Phebalium appressum
- Conservation status: Priority One — Poorly Known Taxa (DEC)

Scientific classification
- Kingdom: Plantae
- Clade: Tracheophytes
- Clade: Angiosperms
- Clade: Eudicots
- Clade: Rosids
- Order: Sapindales
- Family: Rutaceae
- Genus: Phebalium
- Species: P. appressum
- Binomial name: Phebalium appressum Paul G.Wilson

= Phebalium appressum =

- Genus: Phebalium
- Species: appressum
- Authority: Paul G.Wilson
- Conservation status: P1

Species of shrub

Phebalium appressum is a species of shrub that is endemic to the southwest of Western Australia. It is more or less covered with silvery scales and has egg-shaped to heart-shaped leaves pressed against the stems, and flowers with rust-coloured scales on the pedicel. It is only known from the type specimen.

==Description==
Phebalium appressum is a rounded shrub that typically grows to a height of 1 m and is more or less covered with silvery scales. The leaves are sessile, crowded, egg-shaped to heart-shaped, about 2 mm long and 1.5 mm wide and pressed against the branch. The flowers are white and borne singly or in pairs on the ends of branchlets. The pedicels are about 1 mm long, thick and densely covered with rust-coloured scales. The sepals are about 1.5 mm long and joined at the base and covered with rust-coloured scales on the outside. Flowering occurs in July.

==Taxonomy and naming==
Phebalium appressum was first formally described in 1998 by Paul Wilson in the journal Nuytsia from a specimen collected north of Coolgardie in 1991.

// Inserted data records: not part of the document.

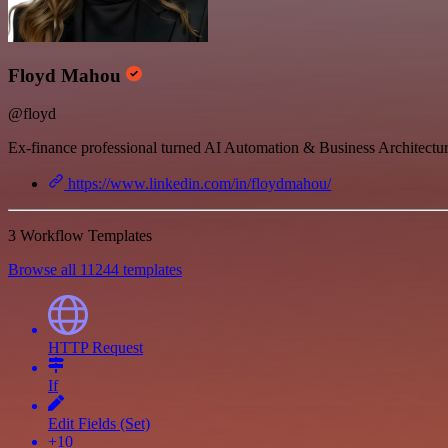
Floyd Mahou
@floyd
Ex-finance professional turned AI Automation & Business Architecture
https://www.linkedin.com/in/floydmahou/
3 Workflow Templates
Browse all 11244 templates
HTTP Request
If
Edit Fields (Set)
+10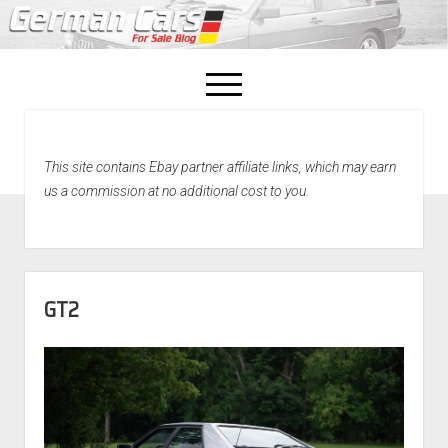
open
menu
facebook
This site contains Ebay partner affiliate links, which may earn
Home
us a commission at no additional cost to you.
About Us
Recently Sold!
GT2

==Distribution and habitat==
This phebalium grows on yellow sandplain and is only known from north of Coolgardie.

==Conservation status==
Phebalium appressum is classified as "Priority One" by the Government of Western Australia Department of Parks and Wildlife, meaning that it is known from only one or a few locations which are potentially at risk.